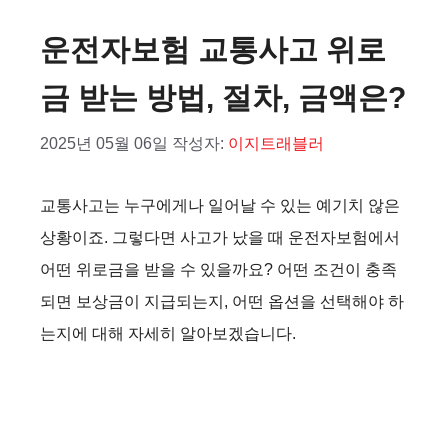
운전자보험 교통사고 위로
금 받는 방법, 절차, 금액은?
2025년 05월 06일
작성자:
이지트래블러
교통사고는 누구에게나 일어날 수 있는 예기치 않은
상황이죠. 그렇다면 사고가 났을 때 운전자보험에서
어떤 위로금을 받을 수 있을까요? 어떤 조건이 충족
되면 보상금이 지급되는지, 어떤 옵션을 선택해야 하
는지에 대해 자세히 알아보겠습니다. ️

» TASK DETAILS
In the copy, no picture may appear; the records themselves must be output exactly.

» RESULT FOR THIS TASK
운전자보험 교통사고 위로
금 받는 방법, 절차, 금액은?
2025년 05월 06일
작성자:
이지트래블러
교통사고는 누구에게나 일어날 수 있는 예기치 않은
상황이죠. 그렇다면 사고가 났을 때 운전자보험에서
어떤 위로금을 받을 수 있을까요? 어떤 조건이 충족
되면 보상금이 지급되는지, 어떤 옵션을 선택해야 하
는지에 대해 자세히 알아보겠습니다. ️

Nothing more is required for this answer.